Supplemental Table 3: Details of reactions added to each strain-specific GEM. Evidence level is in four categories (1-4) as per (Thiele and Palsson 2010): 1, no evidence available, reaction required for modelling; 2, evidence for gene function (genome annotation or SEED annotation), or indirect evidence based on phenotypic data; 3, direct and indirect evidence for gene function such as knockouts or expression analysis; 4, direct evidence of gene function and biochemical reaction.
Supplemental Table 4: Details of model predictions vs phenotypic growth for all 94 substrates in each strain-specific GEM.
Supplemental Table 5: Growth phenotype predictions for all possible single-gene deletions in all strains, for growth on 145 carbon substrates.
Supplemental Table 6: Genes predicted to be essential for growth on all core carbon substrates for all strains.
Data Access
All completed genomes generated in this study have been deposited in GenBank under BioProject PRJNA768294 (accessions for individual genomes listed in Supplemental Table 1). All strain metabolic models generated in this study have been deposited in json format, along with the gene annotations used in the models, in figshare doi:10.26180/16702840.

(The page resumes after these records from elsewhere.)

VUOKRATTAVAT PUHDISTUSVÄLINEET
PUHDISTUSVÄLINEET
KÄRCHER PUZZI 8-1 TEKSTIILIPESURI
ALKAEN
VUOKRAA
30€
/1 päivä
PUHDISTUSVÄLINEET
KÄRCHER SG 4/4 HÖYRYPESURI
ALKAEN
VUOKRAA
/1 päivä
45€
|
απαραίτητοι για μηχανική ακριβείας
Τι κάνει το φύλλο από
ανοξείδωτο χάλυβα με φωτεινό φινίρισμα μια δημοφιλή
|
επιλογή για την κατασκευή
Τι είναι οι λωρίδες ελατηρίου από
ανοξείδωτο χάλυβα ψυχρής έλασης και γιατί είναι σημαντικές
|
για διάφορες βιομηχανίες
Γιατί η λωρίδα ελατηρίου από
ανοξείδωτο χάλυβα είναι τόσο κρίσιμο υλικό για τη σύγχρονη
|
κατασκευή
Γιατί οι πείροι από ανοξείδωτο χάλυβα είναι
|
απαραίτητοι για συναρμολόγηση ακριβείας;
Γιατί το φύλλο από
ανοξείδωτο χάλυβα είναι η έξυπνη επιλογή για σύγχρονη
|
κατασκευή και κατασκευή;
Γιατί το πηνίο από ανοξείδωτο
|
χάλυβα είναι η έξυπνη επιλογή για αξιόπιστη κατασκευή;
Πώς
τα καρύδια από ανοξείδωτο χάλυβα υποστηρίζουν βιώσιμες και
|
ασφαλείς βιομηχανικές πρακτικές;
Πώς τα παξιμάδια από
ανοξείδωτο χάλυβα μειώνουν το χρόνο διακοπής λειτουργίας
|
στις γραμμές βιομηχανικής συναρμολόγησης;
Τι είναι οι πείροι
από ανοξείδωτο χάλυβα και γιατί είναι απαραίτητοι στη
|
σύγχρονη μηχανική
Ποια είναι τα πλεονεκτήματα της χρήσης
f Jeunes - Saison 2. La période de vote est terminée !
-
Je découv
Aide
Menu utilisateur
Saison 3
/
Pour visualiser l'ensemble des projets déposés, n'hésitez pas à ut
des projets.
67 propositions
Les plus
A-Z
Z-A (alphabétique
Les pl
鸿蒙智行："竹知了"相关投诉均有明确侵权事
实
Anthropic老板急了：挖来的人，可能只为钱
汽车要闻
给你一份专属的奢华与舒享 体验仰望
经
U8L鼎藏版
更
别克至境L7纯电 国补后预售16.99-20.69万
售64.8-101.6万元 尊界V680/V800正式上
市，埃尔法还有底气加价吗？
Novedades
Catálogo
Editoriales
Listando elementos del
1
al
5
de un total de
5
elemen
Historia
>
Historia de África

Competing Interest Statement
The authors declare that they have no competing interests.
Funding
This work was funded by an Australian Research Council Discovery Project (DP200103364, awarded to KLW, KEH, JM and SB), a 2019 Endeavour Fellowship (awarded to JH), the Bill & Melinda Gates Foundation (OPP1175797, awarded to KEH) and a National Health and Medical Research Council of Australia Investigator Grant (APP1176192, awarded to KLW). CR was supported by a Roux-Cantarini grant from Institut Pasteur. SB and JSLF were supported by the SpARK project “The rates and routes of transmission of multidrug resistant Klebsiella clones and genes into the clinic from environmental sources,” which has received funding under the 2016 JPI-AMR call “Transmission Dynamics” (MRC reference MR/R00241X/1). Under the grant conditions of the Bill & Melinda Gates Foundation, a Creative Commons Attribution 4.0 Generic License has already been assigned to the Author Accepted Manuscript version that might arise from this submission.
Author Contributions
JH, KEH, JMM and KLW conceived the study and designed analyses. SB, CR, SLF and JSFL provided bacterial isolates and Biolog phenotype data. BV, LMJ, TH and CR generated novel sequence and/or phenotype data. JH, BV and KLW performed data analyses. JH, JMM, SB, KEH and KLW obtained funding. JH and KLW wrote the manuscript. All authors read, commented on and approved the manuscript.
Acknowledgments
We thank Virginie Passet (Institut Pasteur) for assistance with Nanopore sequencing and Biolog data generation.